**Your assignment:** Output exactly, and only, the lines below from the one with "PURPLE PURE BANARASI SAREE" down to the one with "and Parts. Added". Include both end lines and no pictures.

-- Data section follows --

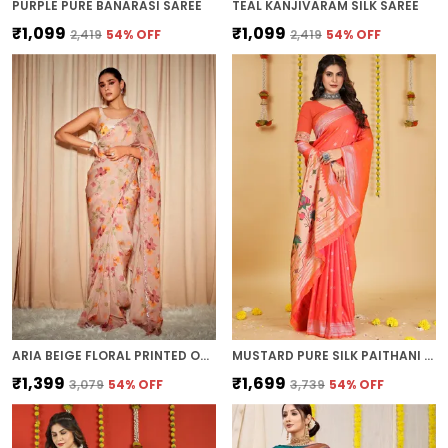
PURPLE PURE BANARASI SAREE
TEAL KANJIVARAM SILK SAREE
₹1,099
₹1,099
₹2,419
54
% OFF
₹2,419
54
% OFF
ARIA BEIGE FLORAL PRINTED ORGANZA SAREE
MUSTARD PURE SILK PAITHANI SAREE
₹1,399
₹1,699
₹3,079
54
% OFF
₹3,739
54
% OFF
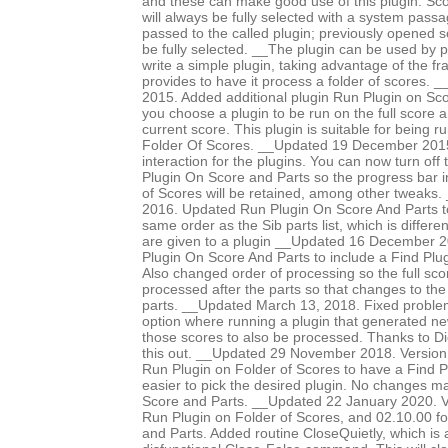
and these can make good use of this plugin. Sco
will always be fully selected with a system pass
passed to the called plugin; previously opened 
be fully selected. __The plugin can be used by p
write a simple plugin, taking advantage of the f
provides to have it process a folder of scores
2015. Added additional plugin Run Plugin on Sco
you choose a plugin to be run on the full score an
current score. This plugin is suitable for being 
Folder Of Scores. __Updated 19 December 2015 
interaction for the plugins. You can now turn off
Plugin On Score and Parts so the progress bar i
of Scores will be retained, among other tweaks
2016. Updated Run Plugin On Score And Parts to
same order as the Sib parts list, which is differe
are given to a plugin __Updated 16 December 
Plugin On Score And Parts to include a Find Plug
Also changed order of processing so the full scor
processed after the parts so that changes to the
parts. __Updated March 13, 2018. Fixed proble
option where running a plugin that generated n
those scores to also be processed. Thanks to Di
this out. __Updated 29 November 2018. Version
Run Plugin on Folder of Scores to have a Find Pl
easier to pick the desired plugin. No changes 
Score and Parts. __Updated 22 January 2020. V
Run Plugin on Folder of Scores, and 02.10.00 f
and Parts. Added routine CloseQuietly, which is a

-- Data section concluded --
-- Data section follows --

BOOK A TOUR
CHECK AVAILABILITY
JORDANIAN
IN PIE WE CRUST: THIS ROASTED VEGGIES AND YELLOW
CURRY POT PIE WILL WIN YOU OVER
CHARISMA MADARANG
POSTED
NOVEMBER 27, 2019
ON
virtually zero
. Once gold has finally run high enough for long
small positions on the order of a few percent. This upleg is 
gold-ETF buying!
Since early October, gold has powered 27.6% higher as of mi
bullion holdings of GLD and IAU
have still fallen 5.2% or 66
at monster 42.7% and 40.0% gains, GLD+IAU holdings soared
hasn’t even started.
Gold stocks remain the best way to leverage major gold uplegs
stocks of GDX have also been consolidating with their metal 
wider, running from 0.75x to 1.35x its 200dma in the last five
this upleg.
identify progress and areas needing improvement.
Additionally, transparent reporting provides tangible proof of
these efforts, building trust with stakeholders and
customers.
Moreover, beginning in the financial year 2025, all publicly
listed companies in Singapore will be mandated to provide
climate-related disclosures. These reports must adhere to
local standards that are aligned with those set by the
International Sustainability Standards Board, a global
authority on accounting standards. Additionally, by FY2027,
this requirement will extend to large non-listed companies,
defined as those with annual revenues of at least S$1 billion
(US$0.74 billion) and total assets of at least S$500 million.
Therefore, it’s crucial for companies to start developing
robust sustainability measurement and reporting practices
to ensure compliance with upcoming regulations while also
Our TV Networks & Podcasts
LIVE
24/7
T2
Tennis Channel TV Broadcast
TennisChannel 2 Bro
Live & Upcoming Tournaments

-- Data section concluded --

**Result for this task:**
PURPLE PURE BANARASI SAREE
TEAL KANJIVARAM SILK SAREE
₹1,099
₹1,099
₹2,419
54
% OFF
₹2,419
54
% OFF
ARIA BEIGE FLORAL PRINTED ORGANZA SAREE
MUSTARD PURE SILK PAITHANI SAREE
₹1,399
₹1,699
₹3,079
54
% OFF
₹3,739
54
% OFF
and these can make good use of this plugin. Sco
will always be fully selected with a system pass
passed to the called plugin; previously opened 
be fully selected. __The plugin can be used by p
write a simple plugin, taking advantage of the f
provides to have it process a folder of scores
2015. Added additional plugin Run Plugin on Sco
you choose a plugin to be run on the full score an
current score. This plugin is suitable for being 
Folder Of Scores. __Updated 19 December 2015 
interaction for the plugins. You can now turn off
Plugin On Score and Parts so the progress bar i
of Scores will be retained, among other tweaks
2016. Updated Run Plugin On Score And Parts to
same order as the Sib parts list, which is differe
are given to a plugin __Updated 16 December 
Plugin On Score And Parts to include a Find Plug
Also changed order of processing so the full scor
processed after the parts so that changes to the
parts. __Updated March 13, 2018. Fixed proble
option where running a plugin that generated n
those scores to also be processed. Thanks to Di
this out. __Updated 29 November 2018. Version
Run Plugin on Folder of Scores to have a Find Pl
easier to pick the desired plugin. No changes 
Score and Parts. __Updated 22 January 2020. V
Run Plugin on Folder of Scores, and 02.10.00 f
and Parts. Added routine CloseQuietly, which is a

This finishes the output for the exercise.